I made these over the holidays, and forgot to post them. I wanted to play with duck, and I figured that wasn't a bad time. Note: this is not a recipe. It's little more than meat and cheese on a cracker. It just happens to be really good meat and cheese on a cracker.
I did use about two duck breasts for this. Well, maybe one and a half. Some of it might have been, um, tested by the chef beforehand. And afterward. You get the idea. Anyway, I scored the fat side of the duck in a diamond pattern and then put it in a skillet over medium-high heat. This is a pretty classic French technique. It allows for a lot of fat to render out, which can be used for all sorts of goodies. Just not this dish.
After the fat side was nice and brown, I flipped it over and cooked the other side. When it was done, I let it rest for a few minutes. When I started slicing it, the middle was a beautiful dark pink; maybe just a little above medium-rare. I think it was cooked just about perfectly. There was still a nice layer of fat around one side of each piece that worked beautifully with it.

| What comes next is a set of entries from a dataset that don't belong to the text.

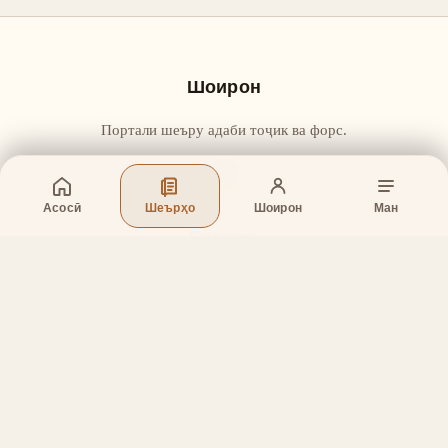
Шоирон
Портали шеъру адаби тоҷик ва форс.
Асосӣ
Шеърҳо
Шоирон
Ман
Бахшҳо
Асосӣ
Шеърҳо
Шоирон
Дар бораи лоиҳа
Тамос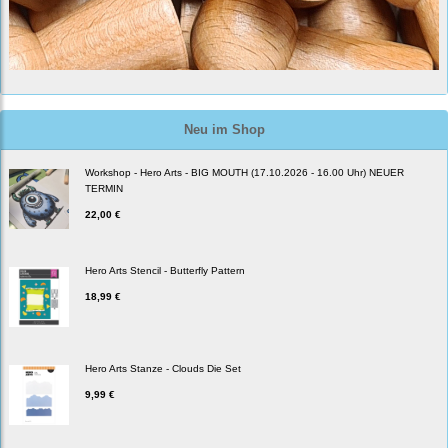
Neu im Shop
Workshop - Hero Arts - BIG MOUTH (17.10.2026 - 16.00 Uhr) NEUER
TERMIN
22,00 €
Hero Arts Stencil - Butterfly Pattern
18,99 €
Hero Arts Stanze - Clouds Die Set
9,99 €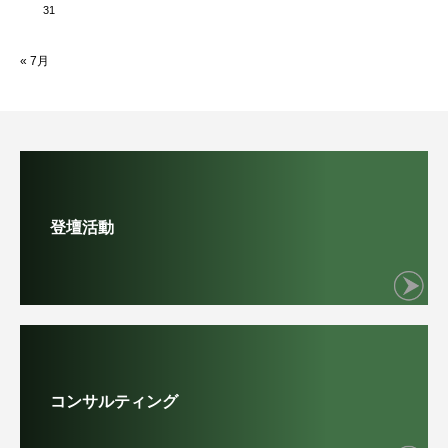
31
« 7月
登壇活動
コンサルティング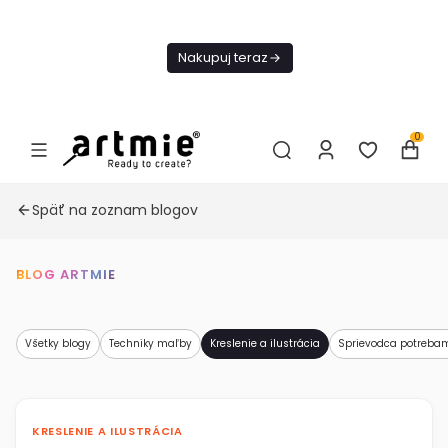
Dnes
Doprava
Nakupuj teraz
ZADARMO Od
49€
0
Späť na zoznam blogov
BLOG ARTMIE
Všetky blogy
Techniky maľby
Kreslenie a ilustrácia
Sprievodca potreba
KRESLENIE A ILUSTRÁCIA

Placed between the duck slices and the cracker was a slice of Wensleydale cheese. I even happened to have a brand with a picture of Wallace (of Wallce and Grommit fame) on top of the wax. To finish it all off was just a dab of a roasted chipotle and raspberry dressing that I picked up at the store. It added just a slight fruitiness and heat that set off everything nicely, adding a contrast that really made the dish. I think that had I added any more of it, the heat and the fruit would have overpowered the duck and the cheese. As it was, the balance was perfect.
Our friend Tim was over with his wife, and he polished off a lot of those. His wife tried one, but she wasn't used to duck, so that was more than enough for her. My wife and I finished off the rest. We offered some to the vegan that was helping our new landlord install some flooring, which is right about the point that we learned he was vegan. He declined. His loss.